Existing covariance estimators based on penalized likelihood maximization are typically maximum a posteriori (MAP) estimates under some prior distribution of covariance, but these formulations are not well suited to specifying beliefs directly about elements of the correlation matrix. Perhaps the most similar method to ours is that of Bien and Tibshirani (2011), which allows informative priors on elements of the covariance matrix rather than the correlation matrix. Their method is not directly applicable to our setting, as our goal is to augment existing marginal variances with a suitable correlation structure. Other proposed MAP estimators include the graphical lasso (Friedman et al., 2008), which can be used to place an informative prior on the inverse covariance, and the method of Chi and Lange (2014), which penalizes covariance estimates that have very large or very small eigenvalues. An extreme example is given by Chaudhuri, Drton, and Richardson (2007), who provide a method for covariance estimation in the presence of known zeroes. Zhang and Zou (2012) propose a variant on penalized likelihood maximization that replaces the negative log-likelihood with a simpler loss function.

A related class of covariance estimators relies on shrinkage of an empirical covariance matrix towards a simpler estimator, typically trading some bias for lower mean squared error (Ledoit & Wolf, 2003, 2004, 2012). A strength of these methods is that as long as the empirical covariance matrix is positive semi-definite and the shrinkage target is positive definite, a linear combination of the two will naturally be positive definite. Applying a shrinkage method to the migration setting would be difficult, as the elements we would like to penalize do not define a positive definite shrinkage target.

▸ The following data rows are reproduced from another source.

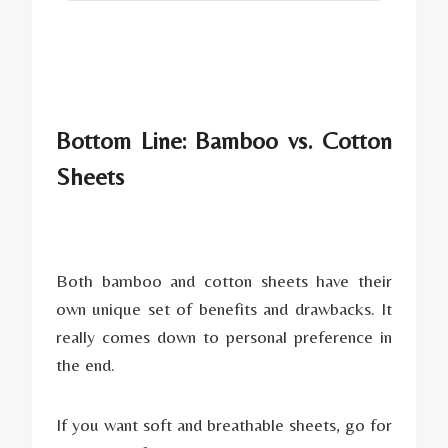
Bottom Line: Bamboo vs. Cotton
Sheets
Both bamboo and cotton sheets have their
own unique set of benefits and drawbacks. It
really comes down to personal preference in
the end.
If you want soft and breathable sheets, go for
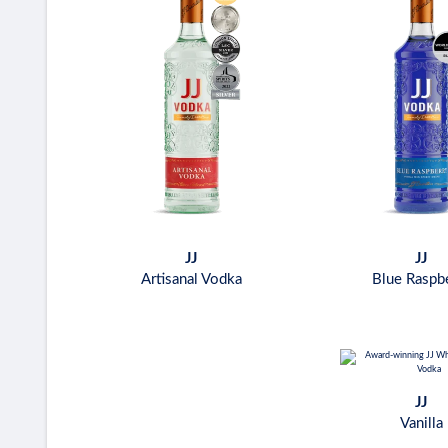
JJ
JJ
Artisanal Vodka
Blue Raspb
JJ
Vanilla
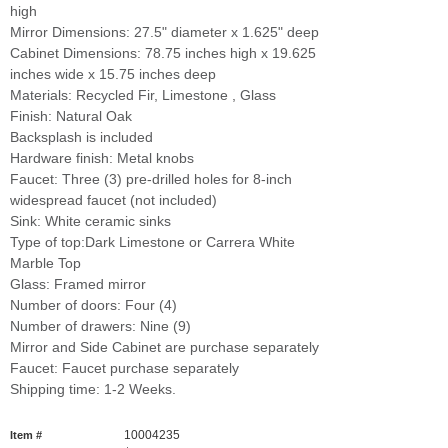
high
Mirror Dimensions: 27.5" diameter x 1.625" deep
Cabinet Dimensions: 78.75 inches high x 19.625
inches wide x 15.75 inches deep
Materials: Recycled Fir, Limestone , Glass
Finish: Natural Oak
Backsplash is included
Hardware finish: Metal knobs
Faucet: Three (3) pre-drilled holes for 8-inch
widespread faucet (not included)
Sink: White ceramic sinks
Type of top:Dark Limestone or Carrera White
Marble Top
Glass: Framed mirror
Number of doors: Four (4)
Number of drawers: Nine (9)
Mirror and Side Cabinet are purchase separately
Faucet: Faucet purchase separately
Shipping time: 1-2 Weeks.
10004235
Item #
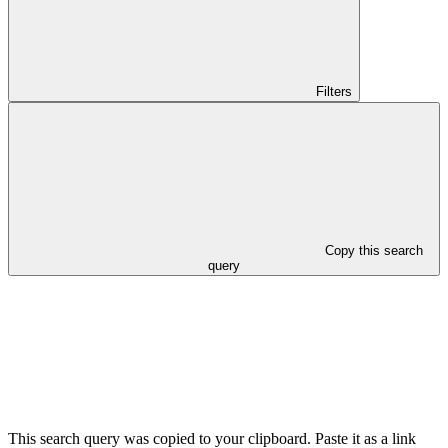
Filters
Copy this search
query
This search query was copied to your clipboard. Paste it as a link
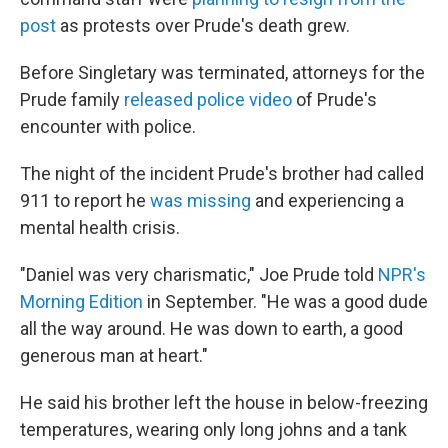
post
as protests over Prude's death grew.
Before Singletary was terminated, attorneys for the
Prude family
released police video
of Prude's
encounter with police.
The night of the incident Prude's brother had called
911 to report he
was missing
and experiencing a
mental health crisis.
"Daniel was very charismatic," Joe Prude told
NPR's
Morning Edition
in September. "He was a good dude
all the way around. He was down to earth, a good
generous man at heart."
He said his brother left the house in below-freezing
temperatures, wearing only long johns and a tank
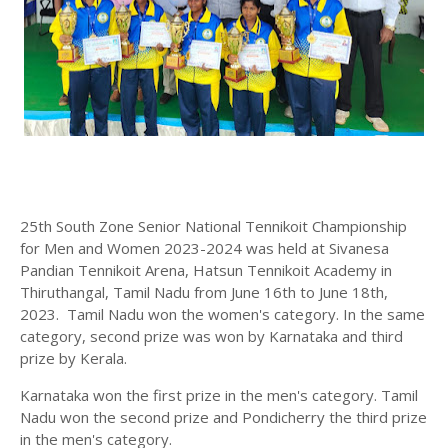
25th South Zone Senior National Tennikoit Championship
for Men and Women 2023-2024 was held at Sivanesa
Pandian Tennikoit Arena, Hatsun Tennikoit Academy in
Thiruthangal, Tamil Nadu from June 16th to June 18th,
2023. Tamil Nadu won the women's category. In the same
category, second prize was won by Karnataka and third
prize by Kerala.
Karnataka won the first prize in the men's category. Tamil
Nadu won the second prize and Pondicherry the third prize
in the men's category.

A form of regularization that is straightforward to implement is applying thresholding directly to elements of a covariance or correlation matrix (Bickel & Levina, 2008a; El Karoui, 2008); these authors show that a hard-thresholded covariance matrix is consistent in operator norm. Generalized thresholding (Antoniadis & Fan, 2001), developed in the context of wavelet applications, provides a class of related regularized estimators. A key difficulty with such estimators is that care must be taken to ensure that the resulting estimator is positive definite. In some problems, this can be handled by selecting a thresholding constant from an appropriate range (Fan, Liao, & Mincheva, 2013). Unfortunately, such an approach is not easily adapted to our problem. The structure of the elements we wish to penalize is such that we can tolerate only a small amount of shrinkage of all penalized elements before our estimated correlation matrix loses positive definiteness.

One fully Bayesian treatment is proposed by Liechty, Liechty, and Muller (2004), who include substantive prior information by specifying clusters of correlations which they expect to be similar. This is unfortunately unsuitable to our setting, since geographical and cultural proximity can give rise to either positive or negative correlations. A. Huang and Wand (2013) describe a computationally attractive noninformative prior on covariances which does not easily extend to the informative priors we would like to include. Other fully Bayesian treatments are given by Barnard, McCulloch, and Meng (2000), who propose a prior on the correlation matrix that is either marginally or jointly uniform, and Leonard and Hsu (1992) and Deng and Tsui (2013), who propose Bayesian estimation of the logarithm of the covariance matrix, which is unfortunately hard to interpret.

In scenarios where there is a natural ordering to the variables, it is often reasonable to make the assumption that large values of |ij| imply near independence or conditional independence. When this is the case, one can regularize by banding or tapering of the covariance or inverse covariance matrix (Bickel & Levina, 2008b; Chen, Xu, & Wu, 2013; Fan, Huang, & Li, 2007; Furrer & Bengtsson, 2007; Levina, Rothman, & Zhu, 2008). These approaches are not suitable to our problem, as there is no natural ordering of countries.

Good overviews of other methods in covariance estimation are given by Fan, Liao, and Liu (2015) and Pourahmadi (2011).

2. Methods

We start with an established, well calibrated autoregressive model on net migration rates for all countries (Azose & Raftery, 2015), where net migration in a five-year period is defined as number of in-migrants minus number of out-migrants per year per 1,000 population. This model has the form:

gtμ=diag(ϕ)(gt1μ)+εt,εt~iidNC(0,diag(σ)ICdiag(σ)),ϕc~iidU(0,1),μc~iidN(λ,τ2),σc2~iidIG(a,b).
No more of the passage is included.